What to do.
Apart from the images, the records below need to be copied exactly.

Exercise material.
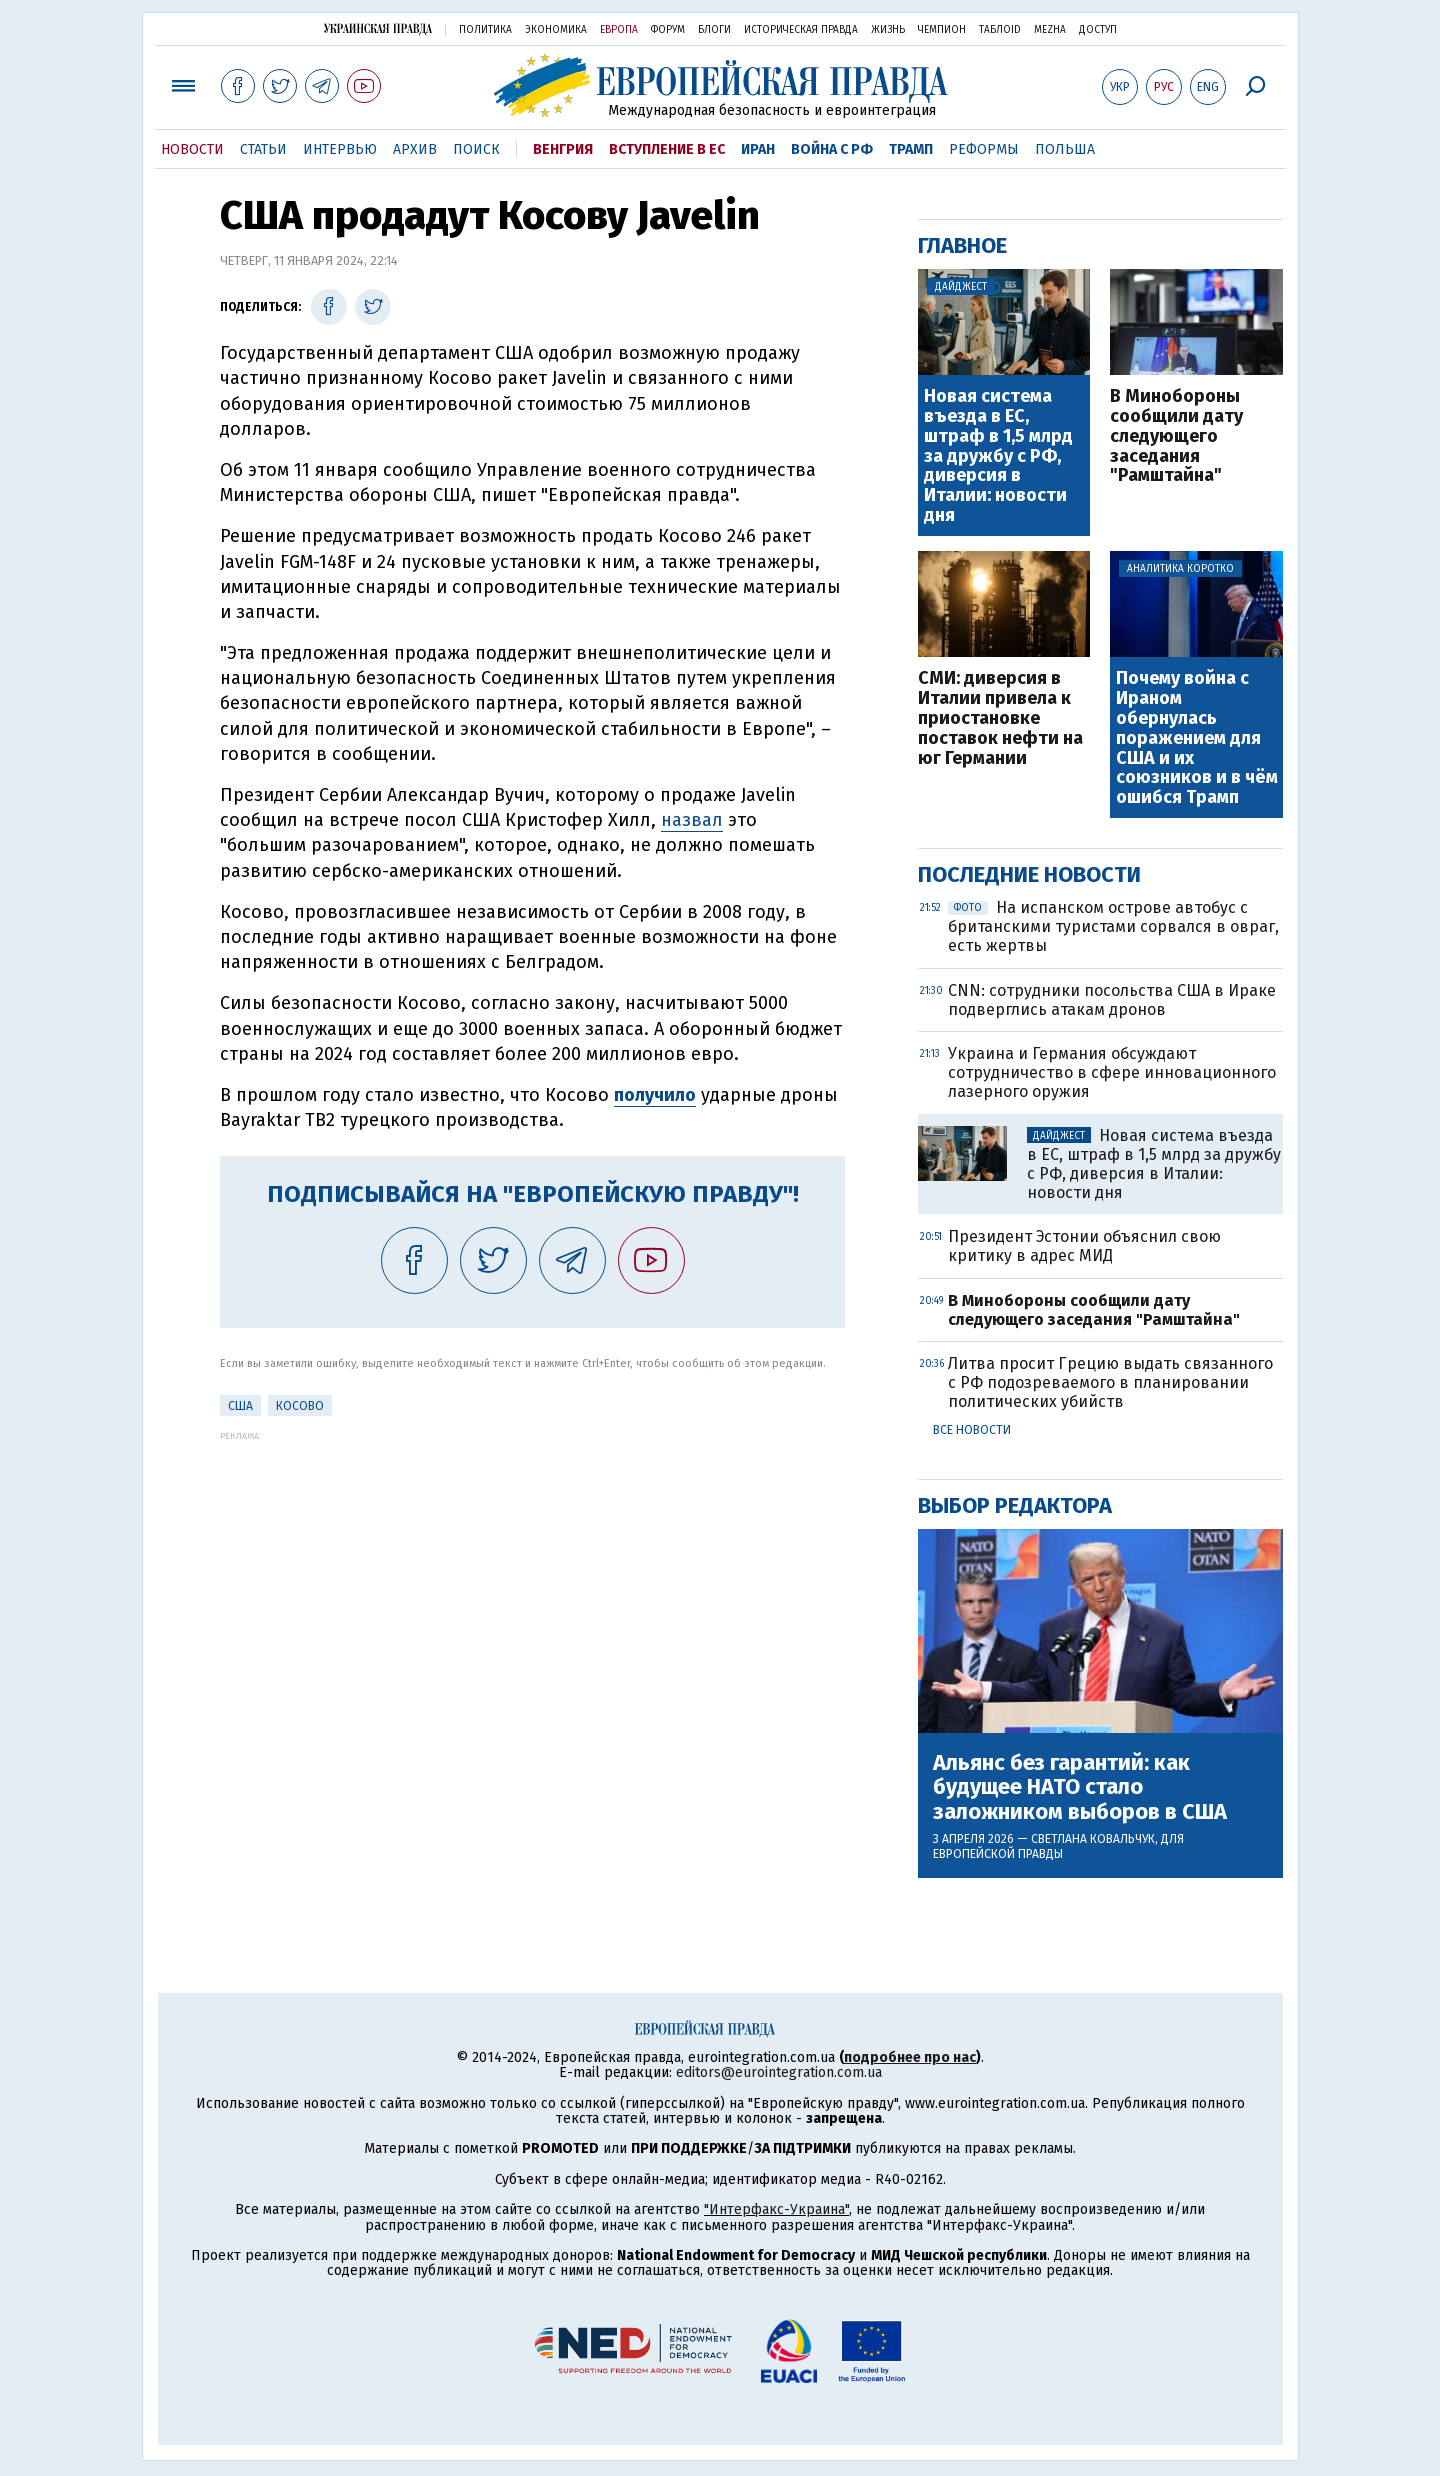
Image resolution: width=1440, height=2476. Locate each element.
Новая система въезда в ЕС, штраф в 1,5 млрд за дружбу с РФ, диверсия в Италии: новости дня (998, 456)
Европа (619, 30)
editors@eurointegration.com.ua (779, 2072)
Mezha (1050, 30)
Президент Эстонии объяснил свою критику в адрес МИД (1084, 1246)
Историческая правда (801, 30)
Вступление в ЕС (667, 149)
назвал (692, 820)
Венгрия (563, 149)
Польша (1065, 149)
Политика (485, 30)
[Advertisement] (532, 1581)
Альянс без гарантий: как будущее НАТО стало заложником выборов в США (1080, 1787)
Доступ (1098, 30)
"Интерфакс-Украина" (776, 2209)
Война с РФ (832, 149)
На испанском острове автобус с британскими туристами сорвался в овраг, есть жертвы (1113, 926)
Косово (300, 1406)
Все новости (972, 1430)
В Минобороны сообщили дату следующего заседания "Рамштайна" (1176, 436)
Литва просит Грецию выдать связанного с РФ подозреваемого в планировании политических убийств (1110, 1382)
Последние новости (1029, 874)
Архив (415, 149)
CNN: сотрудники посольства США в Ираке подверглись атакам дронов (1112, 1000)
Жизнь (888, 30)
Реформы (984, 149)
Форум (668, 30)
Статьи (263, 149)
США (240, 1406)
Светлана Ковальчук (1093, 1839)
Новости (192, 149)
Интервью (340, 149)
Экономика (556, 30)
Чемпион (942, 30)
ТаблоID (1000, 30)
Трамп (911, 149)
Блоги (714, 30)
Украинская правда (378, 28)
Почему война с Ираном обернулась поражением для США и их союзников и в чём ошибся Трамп (1197, 738)
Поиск (476, 149)
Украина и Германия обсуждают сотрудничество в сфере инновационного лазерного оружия (1112, 1072)
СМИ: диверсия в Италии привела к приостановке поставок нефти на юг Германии (1000, 718)
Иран (758, 149)
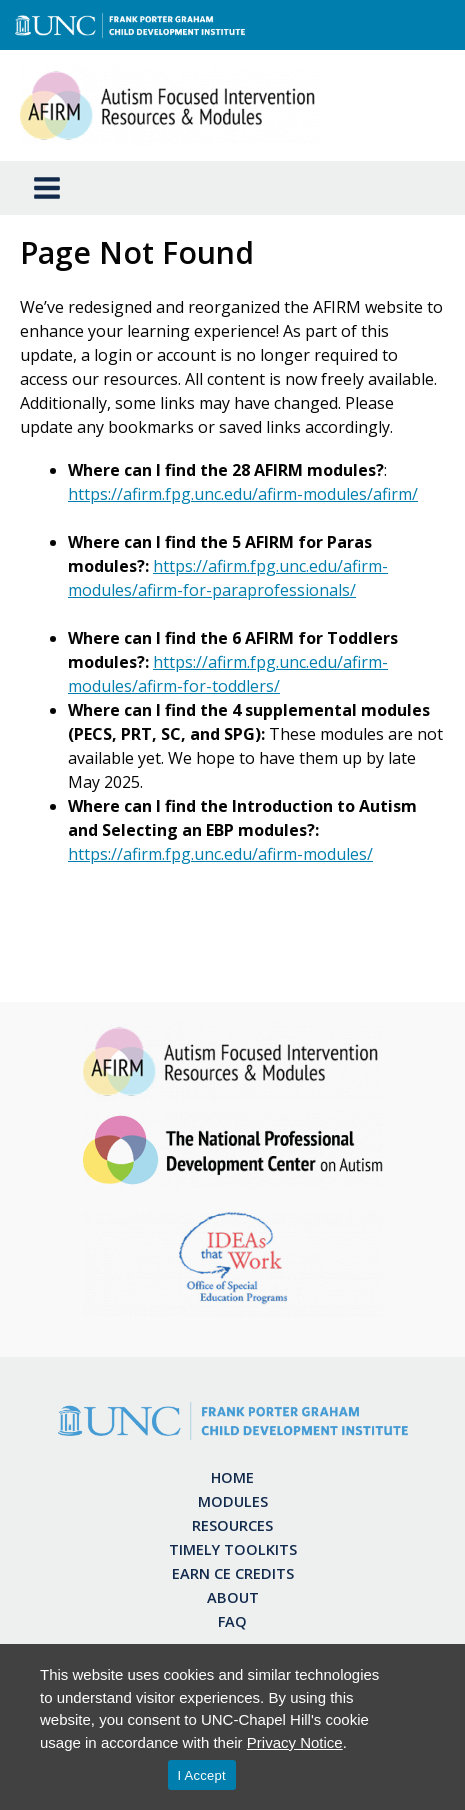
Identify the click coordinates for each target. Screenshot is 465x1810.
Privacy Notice (295, 1742)
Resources (232, 1525)
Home (232, 1477)
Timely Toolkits (233, 1549)
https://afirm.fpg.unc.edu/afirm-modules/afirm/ (243, 494)
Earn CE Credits (233, 1573)
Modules (233, 1501)
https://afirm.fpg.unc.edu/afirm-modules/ (220, 854)
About (233, 1597)
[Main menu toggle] (47, 188)
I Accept (202, 1775)
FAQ (232, 1621)
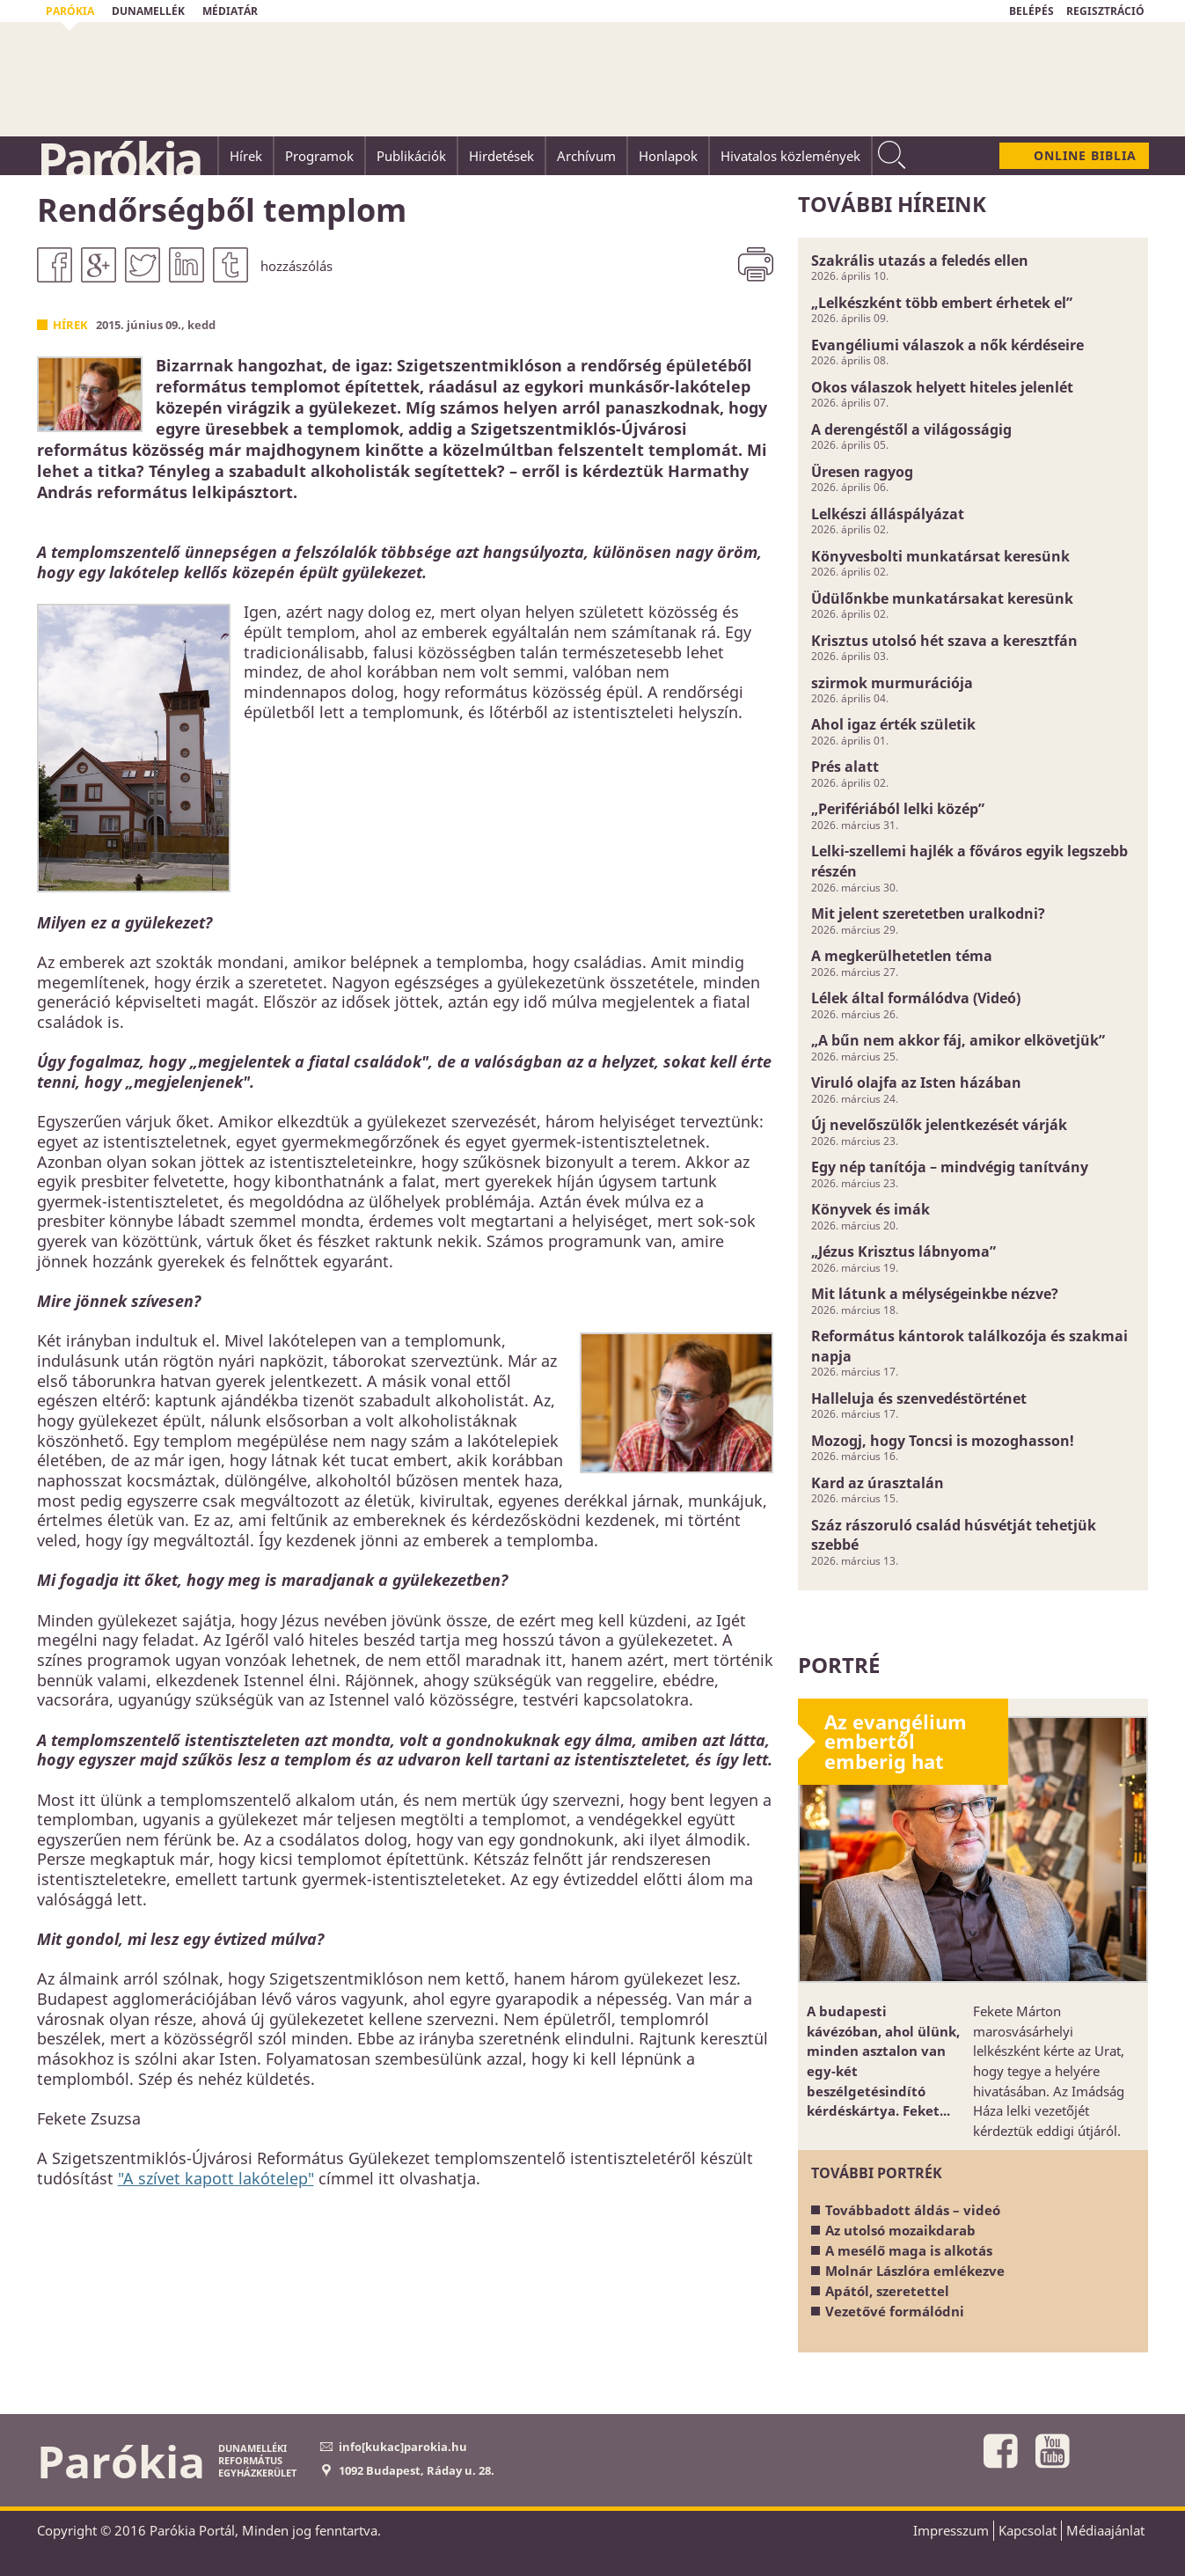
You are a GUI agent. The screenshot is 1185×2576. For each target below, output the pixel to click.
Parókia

Result of this task.
Image resolution: width=1440, height=2476. Locate each element.
Новая система въезда в ЕС, штраф в 1,5 млрд за дружбу с РФ, диверсия в Италии: новости дня (998, 456)
Европа (619, 30)
editors@eurointegration.com.ua (779, 2072)
Mezha (1050, 30)
Президент Эстонии объяснил свою критику в адрес МИД (1084, 1246)
Историческая правда (801, 30)
Вступление в ЕС (667, 149)
назвал (692, 820)
Венгрия (563, 149)
Польша (1065, 149)
Политика (485, 30)
[Advertisement] (532, 1581)
Альянс без гарантий: как будущее НАТО стало заложником выборов в США (1080, 1787)
Доступ (1098, 30)
"Интерфакс-Украина" (776, 2209)
Война с РФ (832, 149)
На испанском острове автобус с британскими туристами сорвался в овраг, есть жертвы (1113, 926)
Косово (300, 1406)
Все новости (972, 1430)
В Минобороны сообщили дату следующего заседания "Рамштайна" (1176, 436)
Литва просит Грецию выдать связанного с РФ подозреваемого в планировании политических убийств (1110, 1382)
Последние новости (1029, 874)
Архив (415, 149)
CNN: сотрудники посольства США в Ираке подверглись атакам дронов (1112, 1000)
Жизнь (888, 30)
Реформы (984, 149)
Форум (668, 30)
Статьи (263, 149)
США (240, 1406)
Светлана Ковальчук (1093, 1839)
Новости (192, 149)
Интервью (340, 149)
Экономика (556, 30)
Чемпион (942, 30)
ТаблоID (1000, 30)
Трамп (911, 149)
Блоги (714, 30)
Украинская правда (378, 28)
Почему война с Ираном обернулась поражением для США и их союзников и в чём ошибся Трамп (1197, 738)
Поиск (476, 149)
Украина и Германия обсуждают сотрудничество в сфере инновационного лазерного оружия (1112, 1072)
СМИ: диверсия в Италии привела к приостановке поставок нефти на юг Германии (1000, 718)
Иран (758, 149)
Identify the click coordinates for each target. Screenshot is 465x1810.
Privacy Notice (295, 1742)
Resources (232, 1525)
Home (232, 1477)
Timely Toolkits (233, 1549)
https://afirm.fpg.unc.edu/afirm-modules/afirm/ (243, 494)
Earn CE Credits (233, 1573)
Modules (233, 1501)
https://afirm.fpg.unc.edu/afirm-modules/ (220, 854)
About (233, 1597)
[Main menu toggle] (47, 188)
I Accept (202, 1775)
FAQ (232, 1621)
You are a GUI agent. The screenshot is 1185×2576. For each target below, output the pixel to click.
Parókia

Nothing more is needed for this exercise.